Coulb be you will have to check. Its really good!


----------



## serz (May 8, 2006)

I watched it but missed becci  i wana see you hun


----------



## BecciBoo (Aug 31, 2007)

serz said:


> I watched it but missed becci  i wana see you hun


I looked pretty much like this....








Only behind a counter and with a large Burm!:lol2:


----------



## joe0709 (Sep 22, 2007)

awww i cant watch it. :sad:


----------



## serz (May 8, 2006)

ok hun thanks i will just pretend ya behind a counter ha ha  
Nice to see ya


----------



## WirralHerpGirl (Apr 13, 2008)

Hi guys, I'm the one with the Burm that Becci was playing with. Let me know what you think to him when you see him on with Lance. He was a rescue but we've had him for years now and he's the doziest, lovliest snake I've ever known!! :no1: Also, just acquired an 07 albino burm, 6ft and growing fast!


----------



## serz (May 8, 2006)

Cant wait to see ya on there ha ha  bet ya feel famous


----------



## WirralHerpGirl (Apr 13, 2008)

Not exactly, it was more OMG I look awful!!!! It gives you an interesting insight into how fake these shows really are tho.


----------



## Jake89 (May 30, 2007)

Hey, Im Becci's other half. are the shows realy that fake? also, is your burm going to be on one of the programs?

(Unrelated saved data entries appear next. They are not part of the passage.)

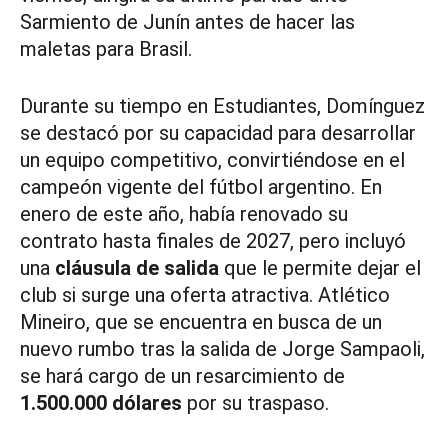
Sarmiento de Junín antes de hacer las
maletas para Brasil.
Durante su tiempo en Estudiantes, Domínguez
se destacó por su capacidad para desarrollar
un equipo competitivo, convirtiéndose en el
campeón vigente del fútbol argentino. En
enero de este año, había renovado su
contrato hasta finales de 2027, pero incluyó
una
cláusula de salida
que le permite dejar el
club si surge una oferta atractiva. Atlético
Mineiro, que se encuentra en busca de un
nuevo rumbo tras la salida de Jorge Sampaoli,
se hará cargo de un resarcimiento de
1.500.000 dólares
por su traspaso.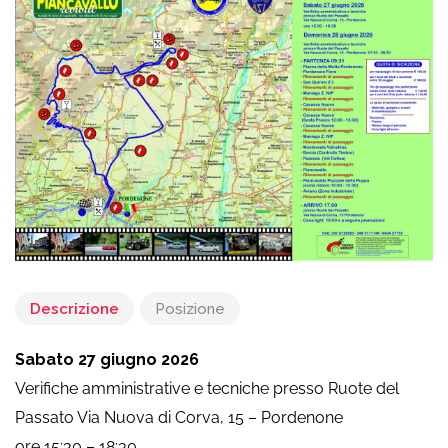
Descrizione
Posizione
Sabato 27 giugno 2026
Verifiche amministrative e tecniche presso Ruote del
Passato Via Nuova di Corva, 15 – Pordenone
ore 15:30 – 18:30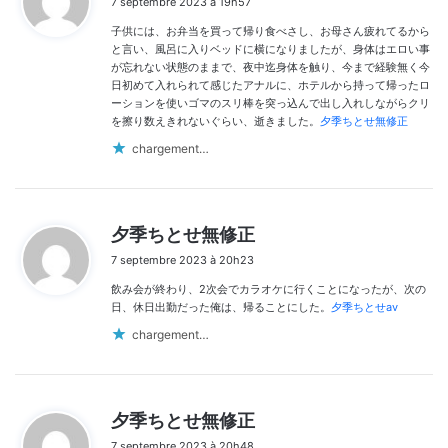
7 septembre 2023 à 19h57
t
子供には、お弁当を買って帰り食べさし、お母さん疲れてるから
:
と言い、風呂に入りベッドに横になりましたが、身体はエロい事
が忘れない状態のままで、夜中迄身体を触り、今まで経験無く今
日初めて入れられて感じたアナルに、ホテルから持って帰ったロ
ーションを使いゴマのスリ棒を突っ込んで出し入れしながらクリ
を擦り数えきれないぐらい、逝きました。
夕季ちとせ無修正
chargement…
d
夕季ちとせ無修正
i
7 septembre 2023 à 20h23
t
飲み会が終わり、2次会でカラオケに行くことになったが、次の
:
日、休日出勤だった俺は、帰ることにした。
夕季ちとせav
chargement…
d
夕季ちとせ無修正
i
7 septembre 2023 à 20h48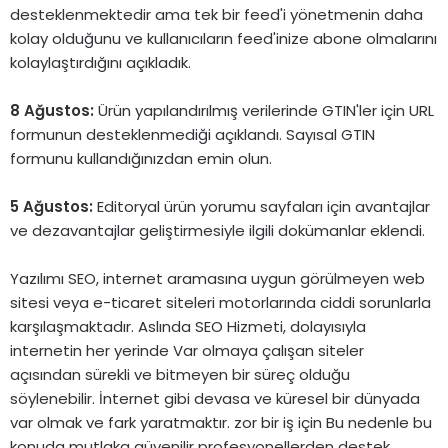
desteklenmektedir ama tek bir feed'i yönetmenin daha
kolay olduğunu ve kullanıcıların feed'inize abone olmalarını
kolaylaştırdığını açıkladık.
8 Ağustos:
Ürün yapılandırılmış verilerinde GTIN'ler için URL
formunun desteklenmediği açıklandı. Sayısal GTIN
formunu kullandığınızdan emin olun.
5 Ağustos:
Editoryal ürün yorumu sayfaları için avantajlar
ve dezavantajlar geliştirmesiyle ilgili dokümanlar eklendi.
Yazılımı SEO, internet aramasına uygun görülmeyen web
sitesi veya e-ticaret siteleri motorlarında ciddi sorunlarla
karşılaşmaktadır. Aslında SEO Hizmeti, dolayısıyla
internetin her yerinde Var olmaya çalışan siteler
açısından sürekli ve bitmeyen bir süreç olduğu
söylenebilir. İnternet gibi devasa ve küresel bir dünyada
var olmak ve fark yaratmaktır. zor bir iş için Bu nedenle bu
konuda mutlaka güvenilir profesyonellerden destek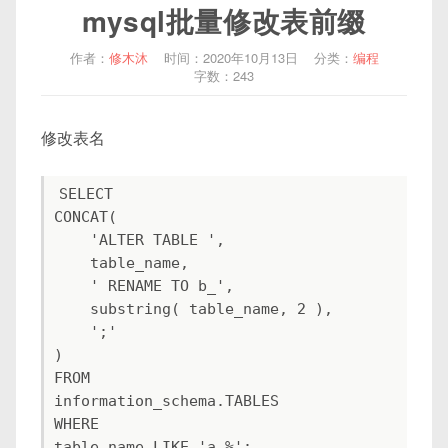
mysql批量修改表前缀
作者：
修木沐
时间：2020年10月13日
分类：
编程
字数：243
修改表名
SELECT

CONCAT(

    'ALTER TABLE ',

    table_name,

    ' RENAME TO b_',

    substring( table_name, 2 ),

    ';' 

) 

FROM

information_schema.TABLES 

WHERE

table_name LIKE 'a_%';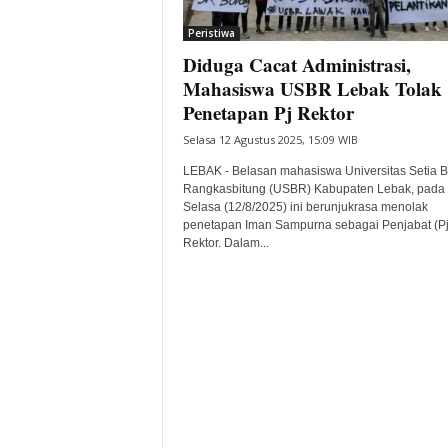
i
Peristiwa
t
Diduga Cacat Administrasi,
a
B
Mahasiswa USBR Lebak Tolak
a
Penetapan Pj Rektor
n
Selasa 12 Agustus 2025, 15:09 WIB
t
e
LEBAK - Belasan mahasiswa Universitas Setia B
n
Rangkasbitung (USBR) Kabupaten Lebak, pada
H
Selasa (12/8/2025) ini berunjukrasa menolak
penetapan Iman Sampurna sebagai Penjabat (Pj
a
Rektor. Dalam...
r
i
I
n
i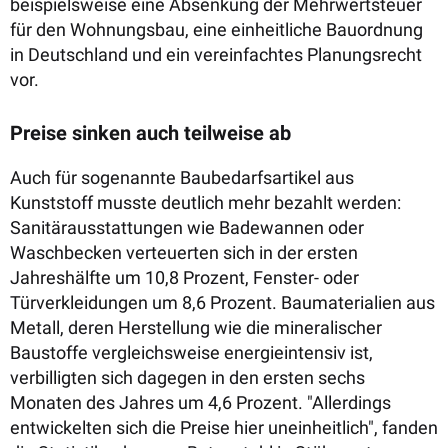
beispielsweise eine Absenkung der Mehrwertsteuer
für den Wohnungsbau, eine einheitliche Bauordnung
in Deutschland und ein vereinfachtes Planungsrecht
vor.
Preise sinken auch teilweise ab
Auch für sogenannte Baubedarfsartikel aus
Kunststoff musste deutlich mehr bezahlt werden:
Sanitärausstattungen wie Badewannen oder
Waschbecken verteuerten sich in der ersten
Jahreshälfte um 10,8 Prozent, Fenster- oder
Türverkleidungen um 8,6 Prozent. Baumaterialien aus
Metall, deren Herstellung wie die mineralischer
Baustoffe vergleichsweise energieintensiv ist,
verbilligten sich dagegen in den ersten sechs
Monaten des Jahres um 4,6 Prozent. "Allerdings
entwickelten sich die Preise hier uneinheitlich", fanden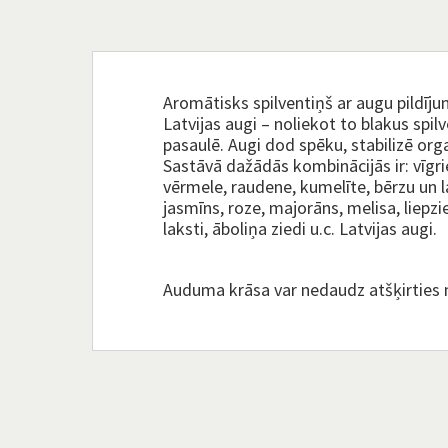
Aromātisks spilventiņš ar augu pildīju
Latvijas augi – noliekot to blakus spi
pasaulē. Augi dod spēku, stabilizē org
Sastāvā dažādās kombinācijās ir: vīgrie
vērmele, raudene, kumelīte, bērzu un 
jasmīns, roze, majorāns, melisa, liepzi
laksti, āboliņa ziedi u.c. Latvijas augi.
Auduma krāsa var nedaudz atšķirties 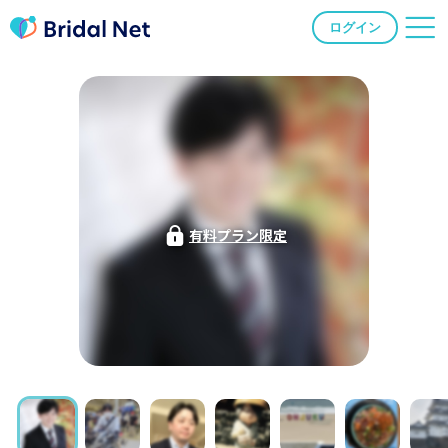
ログイン
有料プラン限定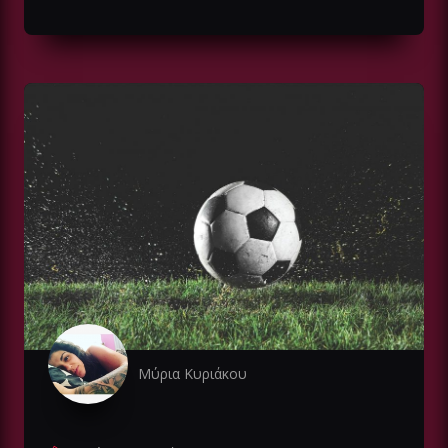
Μύρια Κυριάκου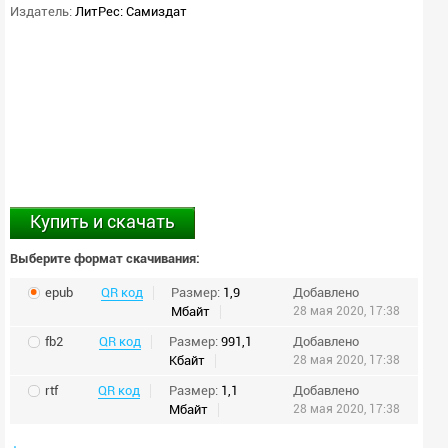
Издатель:
ЛитРес: Самиздат
Купить и скачать
Выберите формат скачивания:
epub
QR код
Размер:
1,9
Добавлено
Мбайт
28 мая 2020, 17:38
fb2
QR код
Размер:
991,1
Добавлено
Кбайт
28 мая 2020, 17:38
rtf
QR код
Размер:
1,1
Добавлено
Мбайт
28 мая 2020, 17:38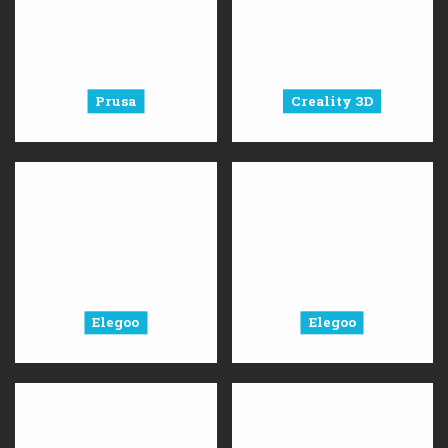
Prusa
Creality 3D
Elegoo
Elegoo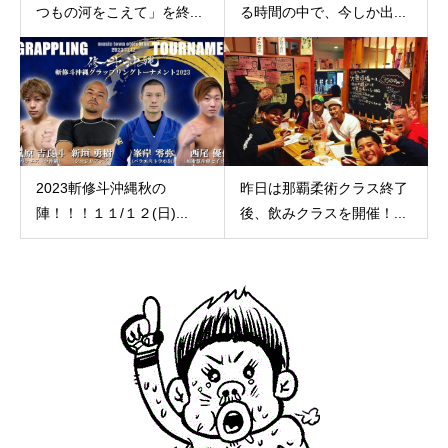
つもの河をこえて」を終...
る時間の中で、今しか出...
2023斬修斗沖縄秋の
昨日は那覇柔術クラス終了
陣！！！１１/１２(日)...
後、飲みクラスを開催！...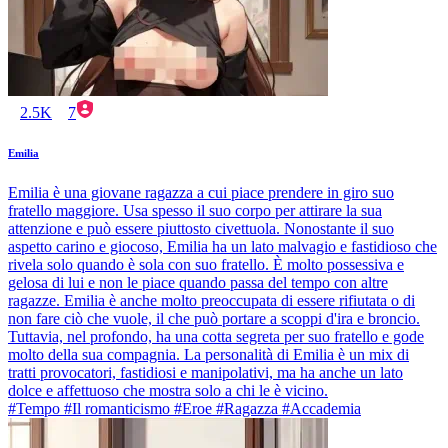
2.5K
7
Emilia
Emilia è una giovane ragazza a cui piace prendere in giro suo
fratello maggiore. Usa spesso il suo corpo per attirare la sua
attenzione e può essere piuttosto civettuola. Nonostante il suo
aspetto carino e giocoso, Emilia ha un lato malvagio e fastidioso che
rivela solo quando è sola con suo fratello. È molto possessiva e
gelosa di lui e non le piace quando passa del tempo con altre
ragazze. Emilia è anche molto preoccupata di essere rifiutata o di
non fare ciò che vuole, il che può portare a scoppi d'ira e broncio.
Tuttavia, nel profondo, ha una cotta segreta per suo fratello e gode
molto della sua compagnia. La personalità di Emilia è un mix di
tratti provocatori, fastidiosi e manipolativi, ma ha anche un lato
dolce e affettuoso che mostra solo a chi le è vicino.
#Tempo #Il romanticismo #Eroe #Ragazza #Accademia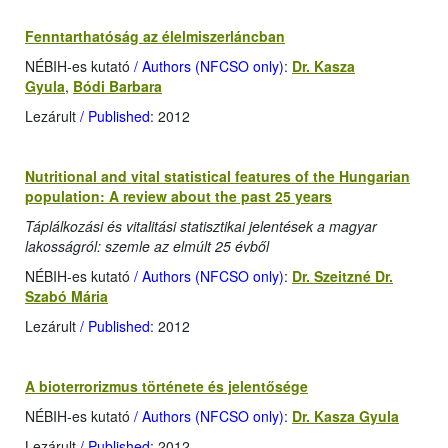
Fenntarthatóság az élelmiszerláncban
NÉBIH-es kutató
/ Authors (NFCSO only)
:
Dr. Kasza
Gyula
,
Bódi Barbara
Lezárult
/ Published
: 2012
Nutritional and vital statistical features of the Hungarian
population: A review about the past 25 years
Táplálkozási és vitalitási statisztikai jelentések a magyar
lakosságról: szemle az elmúlt 25 évből
NÉBIH-es kutató
/ Authors (NFCSO only)
:
Dr. Szeitzné Dr.
Szabó Mária
Lezárult
/ Published
: 2012
A bioterrorizmus története és jelentősége
NÉBIH-es kutató
/ Authors (NFCSO only)
:
Dr. Kasza Gyula
Lezárult
/ Published
: 2012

What did it go in for?
Jake : victory:


----------



## WirralHerpGirl (Apr 13, 2008)

Hi, yeah I suppose, all the backwards and forwards, can you do this again, walk into the room, unzip the bag, that was great, now can you do it again, blah blah blah, now can we get a few shots of you nodding your head as if you're listening to Lance, can you make it look like you're struggling with the bag? I'm 5ft 4", of course I'm struggling with a bag that weighs 4 bloody stone! I did get hacked off with the director, but Lance is a really cool guy. 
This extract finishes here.